Toplumsal bütün oluşumlar ilk aşamalarında idealist, özverili, dürüst kişilerce ortaya konur ve yükseltilir. Sonraki aşamalarda onların yerlerini ne yazık ki makam, mevki peşinde koşan çıkarcılar almaya başlar. Ekonomideki “Kötü para, iyi parayı kovar.” İlkesi bütün toplumsal oluşumlarda da geçerlidir. Çok iyi yalan söyleyen, dalkavuklukta becerikli, ikiyüzlü, ilkesiz, omurgasız, çıkarcı kişiler kolayca idealistlerin yerini almaya başlar. İstihbarat örgütlerinin emir kulu olmaya hazır kadrolar böyle oluşur.
Din, ateistler eliyle değil, dindar görünenler eliyle; bir siyasi hareket rakipleri tarafından değil, taraftarları tarafından yıkılır. Dün dolup taşan camiler, kiliseler, havralar, boşalmışsa bilin ki arkasında o dinin fanatiği görünen adamlar vardır. Bir bakarsınız milliyetçiliğin temsilciliğine soyunmuş görünenler bütün millî değerleri yıkıyor. Marksizm, Sovyetler Birliği’nde Marksistlerce yıkılmıştır. En yakın örneğini HAMAS’ta görüyoruz.
Günümüzde İsrail, Filistin’i onların açtığı yoldan yürüyerek yok ediyor.
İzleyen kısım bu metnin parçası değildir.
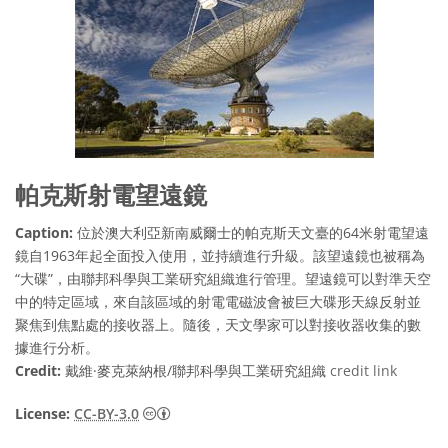
帕克斯射電望遠鏡
Caption:
位於澳大利亞新南威爾士的帕克斯天文臺的64米射電望遠
鏡自1963年起全面投入使用，並持續進行升級。該望遠鏡也被稱為
“大碟”，由聯邦科學與工業研究組織進行管理。望遠鏡可以對準天空
中的特定區域，來自該區域的射電電磁波會被巨大碟形天線反射並
聚焦到焦點處的接收器上。隨後，天文學家可以對接收器收集的數
據進行分析。
Credit:
戴維·麥克萊納根/聯邦科學與工業研究組織
credit link
Creative Commons Attribution 3.0 Unport
License:
CC-BY-3.0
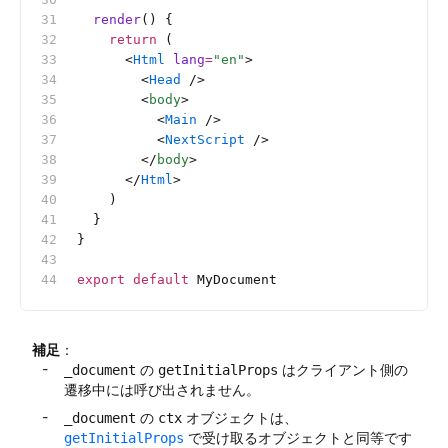
  render
() {
    return
 (
      <
Html
 lang
=
"en"
>
        <
Head
 />
        <
body
>
          <
Main
 />
          <
NextScript
 />
        </
body
>
      </
Html
>
    )
  }
}
export
 default
 MyDocument
補足
：
の
はクライアント側の
_document
getInitialProps
遷移中には呼び出されません。
の
オブジェクトは、
_document
ctx
で受け取るオブジェクトと同等です
getInitialProps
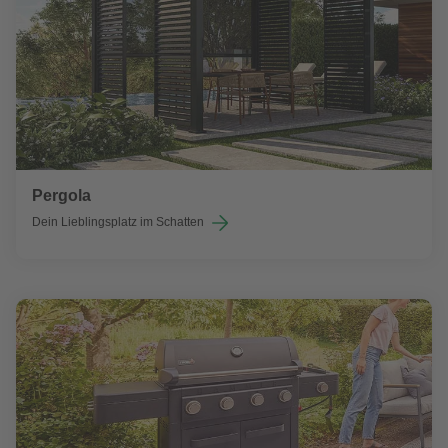
Pergola
Dein Lieblingsplatz im Schatten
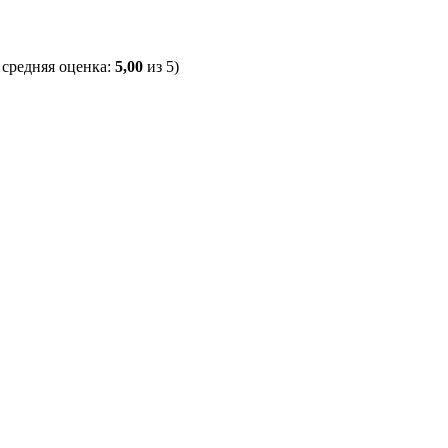
, средняя оценка:
5,00
из 5)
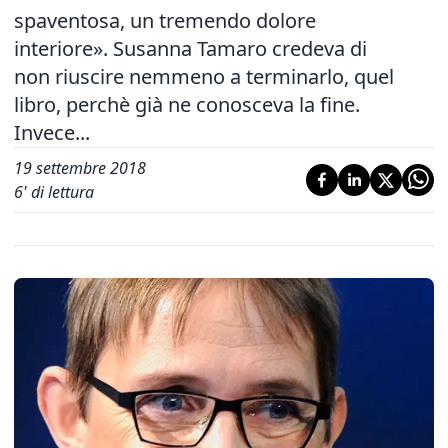
spaventosa, un tremendo dolore
interiore». Susanna Tamaro credeva di
non riuscire nemmeno a terminarlo, quel
libro, perchè già ne conosceva la fine.
Invece...
19 settembre 2018
6
' di lettura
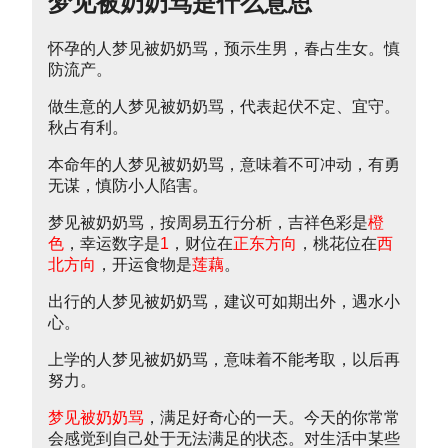
梦见被奶奶骂是什么意思
怀孕的人梦见被奶奶骂，预示生男，春占生女。慎
防流产。
做生意的人梦见被奶奶骂，代表起伏不定、宜守。
秋占有利。
本命年的人梦见被奶奶骂，意味着不可冲动，有勇
无谋，慎防小人陷害。
梦见被奶奶骂，按周易五行分析，吉祥色彩是
橙
色
，幸运数字是
1
，财位在
正东方向
，桃花位在
西
北方向
，开运食物是
莲藕
。
出行的人梦见被奶奶骂，建议可如期出外，遇水小
心。
上学的人梦见被奶奶骂，意味着不能考取，以后再
努力。
梦见被奶奶骂
，满足好奇心的一天。今天的你常常
会感觉到自己处于无法满足的状态。对生活中某些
Bazı İsrail devlet adamları HAMAS’ı kendilerinin kurdurduklarını söylüyor. Haydi doğru değil, diyelim; en azından içine sızmış ve bazı konularda desteklemişlerdir. Netanyahu’nun iktidara gelmesinde HAMAS eylemlerinin büyük etkisi olduğu iddiası var. Elkaide’den IŞİD’e, PKK, PYD’den HAMAS’a, ASALA’ya … Hepsinde aynı devletlerin ve istihbarat örgütlerinin parmak izi görülür. Ya bizzat kurarlar ya da kurulanın yönetiminde etkinlik kazanırlar.
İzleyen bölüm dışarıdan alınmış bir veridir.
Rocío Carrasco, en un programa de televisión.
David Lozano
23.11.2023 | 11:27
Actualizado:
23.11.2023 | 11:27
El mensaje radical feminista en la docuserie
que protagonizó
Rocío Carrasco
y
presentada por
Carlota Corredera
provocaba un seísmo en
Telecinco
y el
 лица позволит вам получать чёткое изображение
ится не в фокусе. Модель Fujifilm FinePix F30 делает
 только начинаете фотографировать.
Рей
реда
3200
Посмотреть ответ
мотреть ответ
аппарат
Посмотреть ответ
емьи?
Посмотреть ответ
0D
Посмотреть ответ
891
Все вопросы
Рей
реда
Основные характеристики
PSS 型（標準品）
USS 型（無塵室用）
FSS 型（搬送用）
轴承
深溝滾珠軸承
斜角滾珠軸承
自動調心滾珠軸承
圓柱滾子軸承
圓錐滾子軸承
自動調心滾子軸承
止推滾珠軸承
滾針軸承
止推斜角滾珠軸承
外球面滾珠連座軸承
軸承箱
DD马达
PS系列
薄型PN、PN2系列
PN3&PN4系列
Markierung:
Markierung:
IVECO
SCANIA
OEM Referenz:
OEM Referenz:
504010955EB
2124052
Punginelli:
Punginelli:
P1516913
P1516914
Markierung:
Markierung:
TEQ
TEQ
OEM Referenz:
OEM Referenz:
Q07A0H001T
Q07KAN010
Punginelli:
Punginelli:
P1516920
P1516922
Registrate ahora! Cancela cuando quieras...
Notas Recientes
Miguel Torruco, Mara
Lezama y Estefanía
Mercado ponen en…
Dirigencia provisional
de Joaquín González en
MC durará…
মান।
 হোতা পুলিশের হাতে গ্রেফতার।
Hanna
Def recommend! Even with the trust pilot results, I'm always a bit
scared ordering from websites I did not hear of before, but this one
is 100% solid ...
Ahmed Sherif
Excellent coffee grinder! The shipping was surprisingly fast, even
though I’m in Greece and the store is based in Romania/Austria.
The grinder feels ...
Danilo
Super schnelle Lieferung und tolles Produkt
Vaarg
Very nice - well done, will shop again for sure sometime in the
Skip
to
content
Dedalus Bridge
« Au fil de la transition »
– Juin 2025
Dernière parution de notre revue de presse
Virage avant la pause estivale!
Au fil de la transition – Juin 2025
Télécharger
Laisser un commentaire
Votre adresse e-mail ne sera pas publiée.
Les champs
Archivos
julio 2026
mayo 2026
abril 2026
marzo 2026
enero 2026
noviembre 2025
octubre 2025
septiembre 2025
Milletler, toplumlar, kişiler, ne kadar uyanık olurlarsa olsunlar, aldanmaktan kolay kolay kurtulamazlar. Bir bakarsınız yıllardır oy verdiğiniz bir lider ya da konferanslarını, katıldığı toplantıları hiç kaçırmadığınız, düşüncelerine hayran olduğunuz kişi tam karşı kampa geçivermiş. En ağza alınmayacak sözlerle karşı tarafı eleştiren, sizin düşüncelerinize tercüman olurken biraz ileri gittiğini bile düşündüğünüz lider, eleştirdiğiyle canciğer kuzu sarması oluvermiş. Kendinizi ortada kalakalmış hissedersiniz. Sizin beliniz onunki kadar kıvrak olmadığı için onunla birlikte dönemez, küser, köşenize çekilirsiniz. “Keşke elim, kolum kırılaydı.” demenin yararı yok. Kendinizi ihanete uğramış hissetmenin öfkesini boşaltacak yer bulamazsınız.
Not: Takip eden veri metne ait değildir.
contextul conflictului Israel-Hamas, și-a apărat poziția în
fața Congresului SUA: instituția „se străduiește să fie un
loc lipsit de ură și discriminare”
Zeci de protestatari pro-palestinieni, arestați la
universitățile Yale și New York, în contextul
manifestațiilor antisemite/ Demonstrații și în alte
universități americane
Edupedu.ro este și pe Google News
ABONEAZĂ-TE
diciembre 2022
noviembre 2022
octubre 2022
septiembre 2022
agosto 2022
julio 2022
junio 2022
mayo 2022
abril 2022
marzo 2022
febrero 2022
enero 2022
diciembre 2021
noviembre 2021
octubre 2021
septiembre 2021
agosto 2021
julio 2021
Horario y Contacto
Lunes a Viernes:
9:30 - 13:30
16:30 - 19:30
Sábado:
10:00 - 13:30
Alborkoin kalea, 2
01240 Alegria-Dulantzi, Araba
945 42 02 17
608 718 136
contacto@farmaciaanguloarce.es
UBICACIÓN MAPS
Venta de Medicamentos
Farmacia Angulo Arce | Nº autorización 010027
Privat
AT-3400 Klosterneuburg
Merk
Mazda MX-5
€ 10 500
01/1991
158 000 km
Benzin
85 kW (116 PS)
Çare var mı? Yok gibi görünüyor. Ama en azından aykırılıkların ilk belirtileri ortaya çıktığında kuşkuya düşmek, hassaslaşmak, dikkatle izleyerek durumun daha kötüye gittiği gözlendiği anda onlardan uzaklaşmayı bilmek gerekir. Ne yazık ki birçok kişi bütün aykırılıkları gördükten sonra bile büyülenmiş gibi aynı kişilerin ardından yürümeyi sürdürüyor. Haydi bunların bir kısmı bazı çıkarlar uğruna uzaklaşamayan zayıf kişilikli insanlar diyelim de, geri kalanlara ne oluyor anlamak mümkün değil. Çok yazık!